Please take the records that follow and repeat exactly the lines starting with the line with "1.17. svītrot 57.4.apakšpunktā" and going on through the line with "她腦中覺醒，在派遣者的考核".

______________________________

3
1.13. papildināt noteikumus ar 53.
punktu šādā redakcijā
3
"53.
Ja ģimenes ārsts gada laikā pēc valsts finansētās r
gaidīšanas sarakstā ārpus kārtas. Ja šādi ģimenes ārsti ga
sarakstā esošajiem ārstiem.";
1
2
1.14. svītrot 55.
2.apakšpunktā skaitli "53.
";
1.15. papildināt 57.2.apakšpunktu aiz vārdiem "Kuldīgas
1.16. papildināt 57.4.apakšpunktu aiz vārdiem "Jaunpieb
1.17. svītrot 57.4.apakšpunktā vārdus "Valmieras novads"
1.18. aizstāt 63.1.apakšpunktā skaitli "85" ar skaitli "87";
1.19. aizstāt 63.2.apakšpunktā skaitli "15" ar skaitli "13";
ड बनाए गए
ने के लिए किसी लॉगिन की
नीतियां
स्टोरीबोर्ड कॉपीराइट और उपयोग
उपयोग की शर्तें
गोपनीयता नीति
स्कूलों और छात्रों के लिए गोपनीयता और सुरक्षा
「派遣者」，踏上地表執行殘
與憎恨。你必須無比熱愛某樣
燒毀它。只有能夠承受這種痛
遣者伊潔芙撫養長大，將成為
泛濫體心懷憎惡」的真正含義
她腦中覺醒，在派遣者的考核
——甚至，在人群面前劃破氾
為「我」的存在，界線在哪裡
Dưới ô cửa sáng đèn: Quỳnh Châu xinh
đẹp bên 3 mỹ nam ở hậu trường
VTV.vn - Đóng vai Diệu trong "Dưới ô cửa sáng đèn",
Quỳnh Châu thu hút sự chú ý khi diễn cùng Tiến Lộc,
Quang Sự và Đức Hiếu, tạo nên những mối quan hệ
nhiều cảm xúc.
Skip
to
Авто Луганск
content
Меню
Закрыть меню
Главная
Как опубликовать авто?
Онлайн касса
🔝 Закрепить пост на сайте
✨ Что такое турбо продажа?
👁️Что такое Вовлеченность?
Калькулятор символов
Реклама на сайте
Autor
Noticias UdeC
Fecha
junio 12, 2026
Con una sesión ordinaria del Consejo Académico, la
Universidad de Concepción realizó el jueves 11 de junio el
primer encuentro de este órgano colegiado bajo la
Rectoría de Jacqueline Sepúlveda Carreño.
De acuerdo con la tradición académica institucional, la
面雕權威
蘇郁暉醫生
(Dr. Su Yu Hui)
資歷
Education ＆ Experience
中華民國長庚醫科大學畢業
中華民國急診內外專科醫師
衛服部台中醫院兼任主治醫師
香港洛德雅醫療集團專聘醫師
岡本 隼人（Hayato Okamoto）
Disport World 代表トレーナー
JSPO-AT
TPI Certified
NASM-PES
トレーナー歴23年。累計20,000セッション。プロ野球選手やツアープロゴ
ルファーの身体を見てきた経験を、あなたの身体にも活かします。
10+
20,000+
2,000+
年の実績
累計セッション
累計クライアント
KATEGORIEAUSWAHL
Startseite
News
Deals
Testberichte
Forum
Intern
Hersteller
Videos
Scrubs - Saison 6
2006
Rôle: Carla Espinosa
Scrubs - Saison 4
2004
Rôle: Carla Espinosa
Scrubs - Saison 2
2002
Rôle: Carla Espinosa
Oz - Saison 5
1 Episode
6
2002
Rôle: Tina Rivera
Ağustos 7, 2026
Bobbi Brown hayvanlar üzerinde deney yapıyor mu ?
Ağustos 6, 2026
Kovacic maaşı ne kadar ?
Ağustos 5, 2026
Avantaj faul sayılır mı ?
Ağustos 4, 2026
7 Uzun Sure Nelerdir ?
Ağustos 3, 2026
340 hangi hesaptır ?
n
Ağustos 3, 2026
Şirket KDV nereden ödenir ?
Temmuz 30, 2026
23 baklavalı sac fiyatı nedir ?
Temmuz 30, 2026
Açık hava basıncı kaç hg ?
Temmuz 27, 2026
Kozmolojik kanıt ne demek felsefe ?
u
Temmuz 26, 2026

______________________________

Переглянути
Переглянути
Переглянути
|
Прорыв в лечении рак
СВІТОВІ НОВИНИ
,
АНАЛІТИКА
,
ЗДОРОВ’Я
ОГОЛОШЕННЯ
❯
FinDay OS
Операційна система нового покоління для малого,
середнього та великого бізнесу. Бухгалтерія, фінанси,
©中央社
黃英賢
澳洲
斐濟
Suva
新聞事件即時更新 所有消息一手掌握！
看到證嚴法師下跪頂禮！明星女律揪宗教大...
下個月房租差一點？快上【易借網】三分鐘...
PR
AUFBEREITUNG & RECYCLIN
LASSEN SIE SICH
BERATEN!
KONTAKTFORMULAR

______________________________

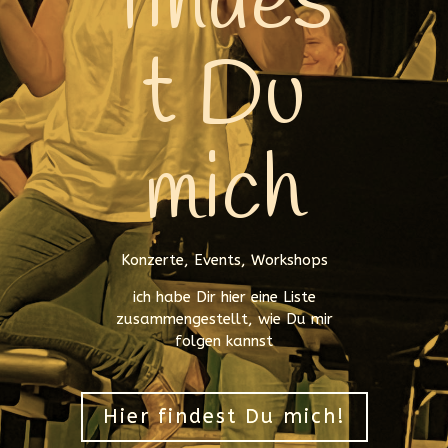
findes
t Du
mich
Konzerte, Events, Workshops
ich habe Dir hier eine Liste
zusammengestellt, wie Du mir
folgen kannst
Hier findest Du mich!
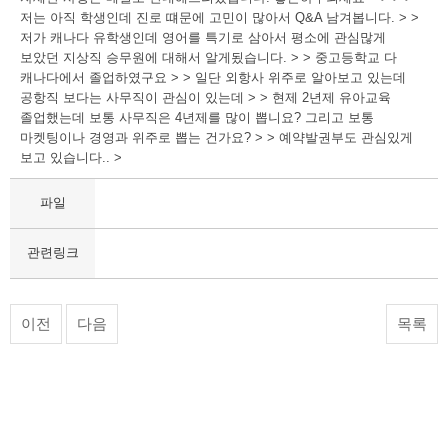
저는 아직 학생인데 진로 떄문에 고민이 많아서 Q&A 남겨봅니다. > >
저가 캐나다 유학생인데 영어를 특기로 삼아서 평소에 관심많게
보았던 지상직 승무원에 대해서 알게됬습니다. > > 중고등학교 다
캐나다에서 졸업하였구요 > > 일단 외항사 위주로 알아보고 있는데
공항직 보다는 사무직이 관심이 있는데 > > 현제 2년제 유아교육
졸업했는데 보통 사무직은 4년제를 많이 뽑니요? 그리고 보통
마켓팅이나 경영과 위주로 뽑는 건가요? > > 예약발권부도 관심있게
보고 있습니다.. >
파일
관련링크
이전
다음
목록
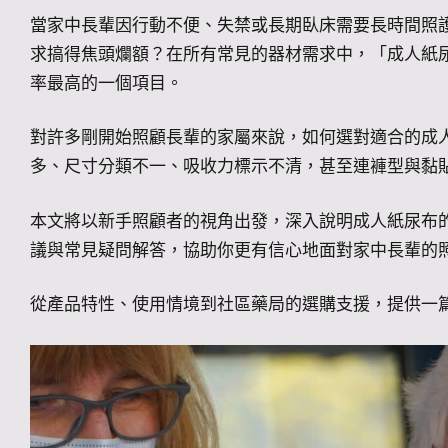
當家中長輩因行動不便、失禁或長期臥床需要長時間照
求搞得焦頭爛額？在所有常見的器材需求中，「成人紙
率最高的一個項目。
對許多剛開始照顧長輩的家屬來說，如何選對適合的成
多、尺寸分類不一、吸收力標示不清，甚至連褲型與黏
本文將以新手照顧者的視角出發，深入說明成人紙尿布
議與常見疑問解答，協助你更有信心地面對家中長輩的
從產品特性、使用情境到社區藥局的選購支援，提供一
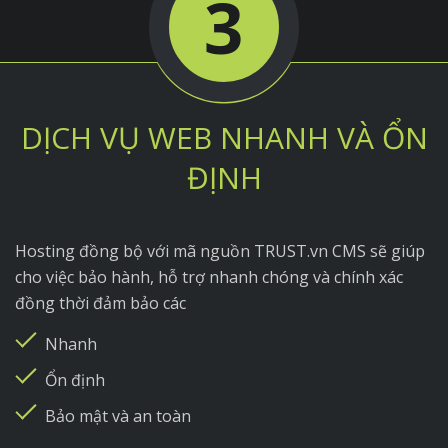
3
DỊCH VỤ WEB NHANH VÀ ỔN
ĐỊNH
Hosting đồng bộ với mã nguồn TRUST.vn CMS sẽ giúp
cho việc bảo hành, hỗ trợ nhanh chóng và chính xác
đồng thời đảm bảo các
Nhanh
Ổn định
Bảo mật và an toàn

______________________________

# SOLUTION TO THIS PROBLEM
1.17. svītrot 57.4.apakšpunktā vārdus "Valmieras novads"
1.18. aizstāt 63.1.apakšpunktā skaitli "85" ar skaitli "87";
1.19. aizstāt 63.2.apakšpunktā skaitli "15" ar skaitli "13";
ड बनाए गए
ने के लिए किसी लॉगिन की
नीतियां
स्टोरीबोर्ड कॉपीराइट और उपयोग
उपयोग की शर्तें
गोपनीयता नीति
स्कूलों और छात्रों के लिए गोपनीयता और सुरक्षा
「派遣者」，踏上地表執行殘
與憎恨。你必須無比熱愛某樣
燒毀它。只有能夠承受這種痛
遣者伊潔芙撫養長大，將成為
泛濫體心懷憎惡」的真正含義
她腦中覺醒，在派遣者的考核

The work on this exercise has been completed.